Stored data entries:
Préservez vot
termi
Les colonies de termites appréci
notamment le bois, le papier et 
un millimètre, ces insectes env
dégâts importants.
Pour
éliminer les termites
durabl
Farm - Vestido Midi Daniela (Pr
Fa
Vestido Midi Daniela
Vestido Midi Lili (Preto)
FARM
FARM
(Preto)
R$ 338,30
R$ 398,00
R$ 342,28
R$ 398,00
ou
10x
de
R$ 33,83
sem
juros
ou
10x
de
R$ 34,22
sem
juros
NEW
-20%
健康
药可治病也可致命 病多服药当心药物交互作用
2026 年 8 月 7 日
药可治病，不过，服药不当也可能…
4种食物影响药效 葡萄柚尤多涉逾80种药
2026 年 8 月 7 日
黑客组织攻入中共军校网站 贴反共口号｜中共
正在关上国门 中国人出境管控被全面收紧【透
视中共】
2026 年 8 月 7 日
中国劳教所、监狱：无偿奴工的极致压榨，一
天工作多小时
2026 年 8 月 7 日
---
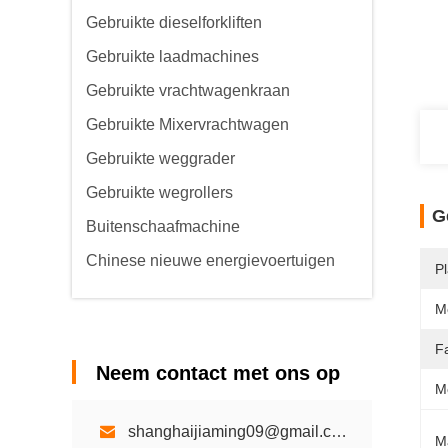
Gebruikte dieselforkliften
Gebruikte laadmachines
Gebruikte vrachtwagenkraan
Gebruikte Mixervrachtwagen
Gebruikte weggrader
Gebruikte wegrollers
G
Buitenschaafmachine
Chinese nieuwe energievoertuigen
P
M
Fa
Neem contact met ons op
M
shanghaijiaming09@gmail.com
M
* * *
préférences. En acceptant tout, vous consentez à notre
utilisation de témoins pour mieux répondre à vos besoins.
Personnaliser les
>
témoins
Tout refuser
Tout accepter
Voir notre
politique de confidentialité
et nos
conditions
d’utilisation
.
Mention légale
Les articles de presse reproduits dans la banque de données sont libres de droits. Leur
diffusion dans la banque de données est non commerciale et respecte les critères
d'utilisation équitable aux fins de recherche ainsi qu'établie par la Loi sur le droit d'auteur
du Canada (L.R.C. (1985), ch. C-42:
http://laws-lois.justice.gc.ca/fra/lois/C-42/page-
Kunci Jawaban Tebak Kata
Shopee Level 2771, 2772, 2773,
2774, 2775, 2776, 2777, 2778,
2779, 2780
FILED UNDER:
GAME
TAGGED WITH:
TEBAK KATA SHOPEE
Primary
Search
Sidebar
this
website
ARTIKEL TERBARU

WORK INSTRUCTIONS -> Pull from the data each line where the string "données" turns up.

FINISHED TASK ->
Les articles de presse reproduits dans la banque de données sont libres de droits. Leur
diffusion dans la banque de données est non commerciale et respecte les critères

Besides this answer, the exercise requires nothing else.